(PROVIDED DATA)

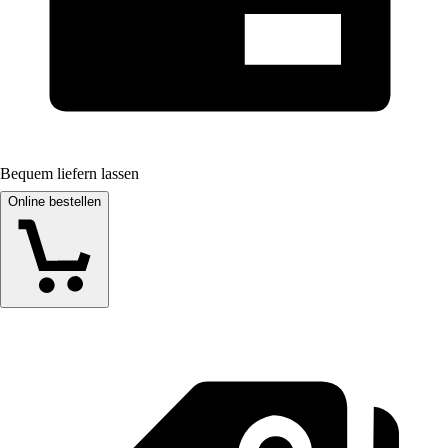
Bequem liefern lassen
Online bestellen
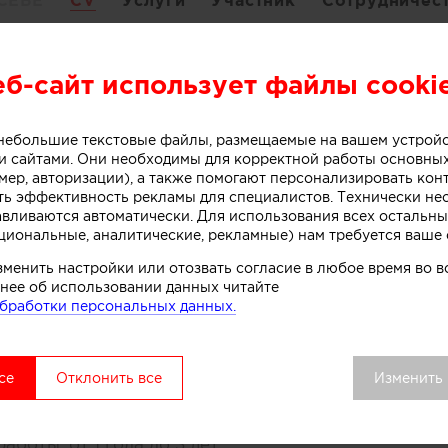
СЕБЕ
CV
Услуги
Участник
Сотрудничес
еб-сайт использует файлы cooki
е-специальное:
 дизайна интерьера "Детали"
о небольшие текстовые файлы, размещаемые на вашем устрой
а, Россия
 сайтами. Они необходимы для корректной работы основны
 2012
мер, авторизации), а также помогают персонализировать кон
ть эффективность рекламы для специалистов. Технически н
авливаются автоматически. Для использования всех остальны
е:
циональные, аналитические, рекламные) нам требуется ваше 
вский государственный университет дизайна и т
зменить настройки или отозвать согласие в любое время во
а, Россия
нее об использовании данных читайте
бработки персональных данных.
 2011
ее место работы:
се
Отклонить все
Изменить
ON STUDIO
, Россия, Москва
ость:
Дизайнер
работы:
от 1 года до 3 лет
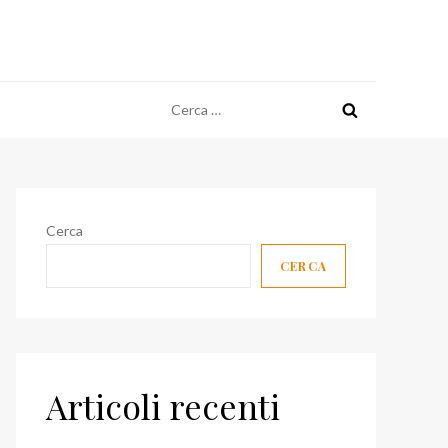
Ricerca
per:
Cerca
CERCA
Articoli recenti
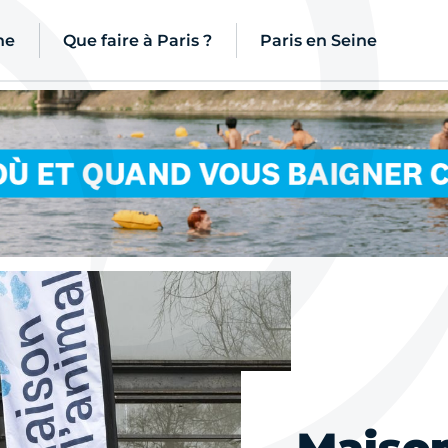
ne
Que faire à Paris ?
Paris en Seine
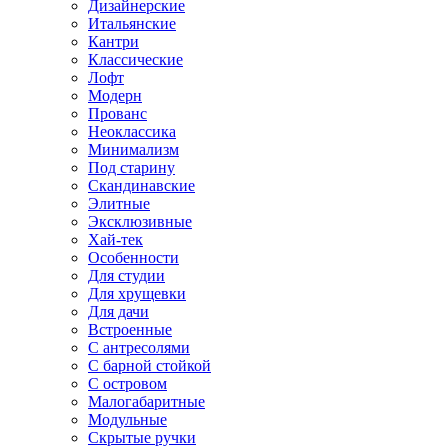
Дизайнерские
Итальянские
Кантри
Классические
Лофт
Модерн
Прованс
Неоклассика
Минимализм
Под старину
Скандинавские
Элитные
Эксклюзивные
Хай-тек
Особенности
Для студии
Для хрущевки
Для дачи
Встроенные
С антресолями
С барной стойкой
С островом
Малогабаритные
Модульные
Скрытые ручки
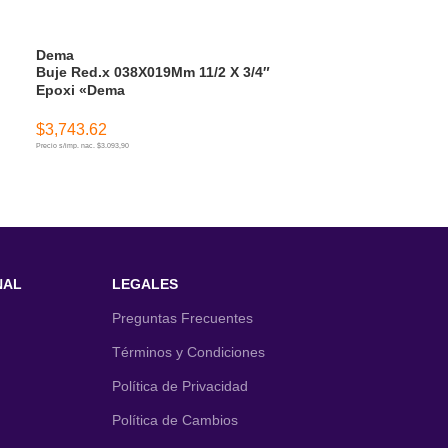
Dema
Dema
Buje Red.x 038X019Mm 11/2 X 3/4″
Buje Red.x 051
Epoxi «Dema
«Dema»
$
3,743.62
$
6,671.13
Precio s/imp. nac. $3.093,90
Precio s/imp. nac. $5.513,33
AÑADIR AL CARRITO
AÑADIR AL CA
NAL
LEGALES
Preguntas Frecuentes
Términos y Condiciones
Política de Privacidad
Política de Cambios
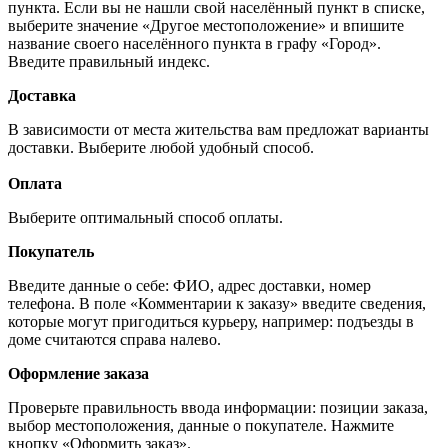
пункта. Если вы не нашли свой населённый пункт в списке,
выберите значение «Другое местоположение» и впишите
название своего населённого пункта в графу «Город».
Введите правильный индекс.
Доставка
В зависимости от места жительства вам предложат варианты
доставки. Выберите любой удобный способ.
Оплата
Выберите оптимальный способ оплаты.
Покупатель
Введите данные о себе: ФИО, адрес доставки, номер
телефона. В поле «Комментарии к заказу» введите сведения,
которые могут пригодиться курьеру, например: подъезды в
доме считаются справа налево.
Оформление заказа
Проверьте правильность ввода информации: позиции заказа,
выбор местоположения, данные о покупателе. Нажмите
кнопку «Оформить заказ».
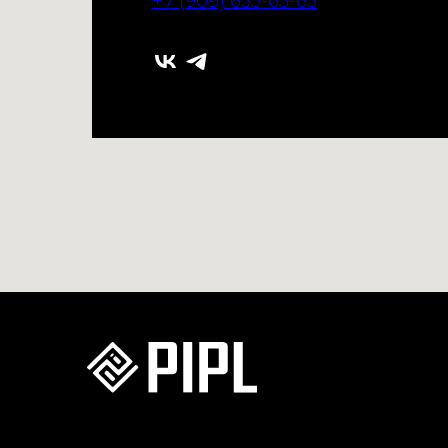
+7 (909) 633-63-63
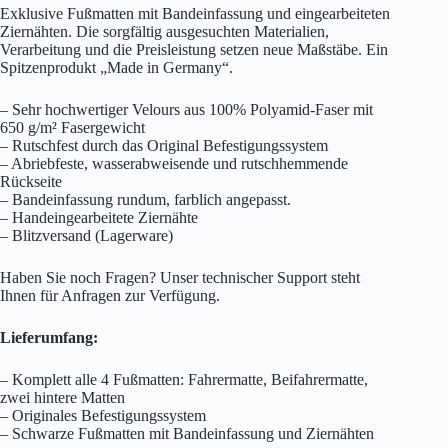
Exklusive Fußmatten mit Bandeinfassung und eingearbeiteten
Ziernähten. Die sorgfältig ausgesuchten Materialien,
Verarbeitung und die Preisleistung setzen neue Maßstäbe. Ein
Spitzenprodukt „Made in Germany“.
– Sehr hochwertiger Velours aus 100% Polyamid-Faser mit
650 g/m² Fasergewicht
– Rutschfest durch das Original Befestigungssystem
– Abriebfeste, wasserabweisende und rutschhemmende
Rückseite
– Bandeinfassung rundum, farblich angepasst.
– Handeingearbeitete Ziernähte
– Blitzversand (Lagerware)
Haben Sie noch Fragen? Unser technischer Support steht
Ihnen für Anfragen zur Verfügung.
Lieferumfang:
– Komplett alle 4 Fußmatten: Fahrermatte, Beifahrermatte,
zwei hintere Matten
– Originales Befestigungssystem
– Schwarze Fußmatten mit Bandeinfassung und Ziernähten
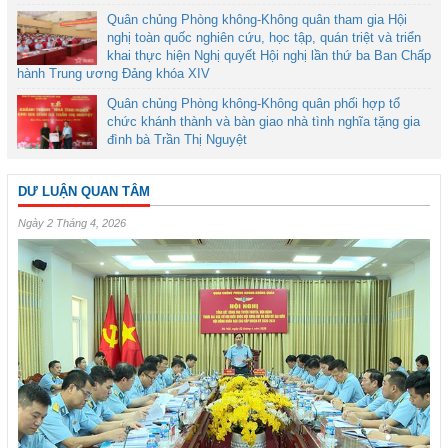
Quân chủng Phòng không-Không quân tham gia Hội
nghị toàn quốc nghiên cứu, học tập, quán triệt và triển
khai thực hiện Nghị quyết Hội nghị lần thứ ba Ban Chấp
hành Trung ương Đảng khóa XIV
Quân chủng Phòng không-Không quân phối hợp tổ
chức khánh thành và bàn giao nhà tình nghĩa tặng gia
đình bà Trần Thị Nguyệt
DƯ LUẬN QUAN TÂM
Ngày 2 Tháng 4, 2026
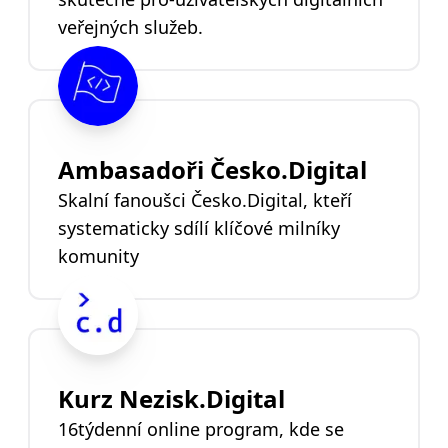
veřejných služeb.
Ambasadoři Česko.Digital
Skalní fanoušci Česko.Digital, kteří
systematicky sdílí klíčové milníky
komunity
Kurz Nezisk.Digital
16týdenní online program, kde se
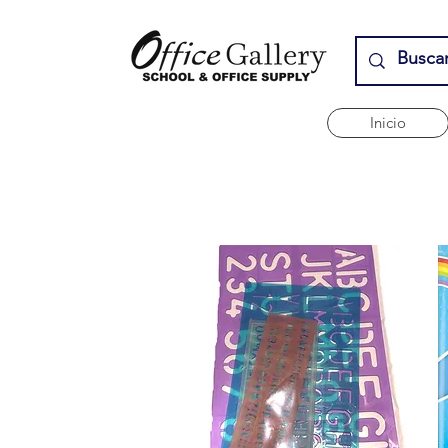
Inicio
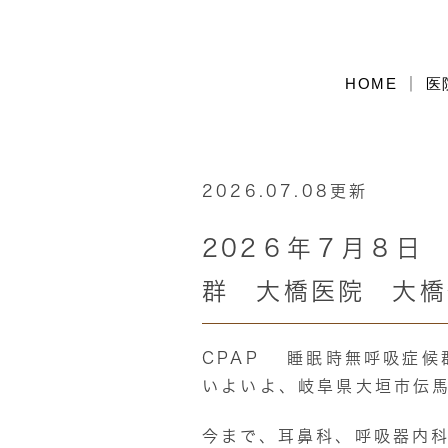
HOME
医
2026.07.08更新
202６年７月８日
群 大橋医院 大橋
CPAP 睡眠時無呼吸症候
いよいよ、岐阜県大垣市伝馬
今まで、耳鼻科、呼吸器内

(End PROVIDED DATA)

» **YOUR INSTRUCTIONS**:
Exact copy, pictures excluded: every line above from the one containing "Под старину" to the one containing "Preguntas Frecuentes", inclusive, and nothing more.

» **YOUR RESPONSE**:
Под старину
Скандинавские
Элитные
Эксклюзивные
Хай-тек
Особенности
Для студии
Для хрущевки
Для дачи
Встроенные
С антресолями
С барной стойкой
С островом
Малогабаритные
Модульные
Скрытые ручки
Dema
Dema
Buje Red.x 038X019Mm 11/2 X 3/4″
Buje Red.x 051
Epoxi «Dema
«Dema»
$
3,743.62
$
6,671.13
Precio s/imp. nac. $3.093,90
Precio s/imp. nac. $5.513,33
AÑADIR AL CARRITO
AÑADIR AL CA
NAL
LEGALES
Preguntas Frecuentes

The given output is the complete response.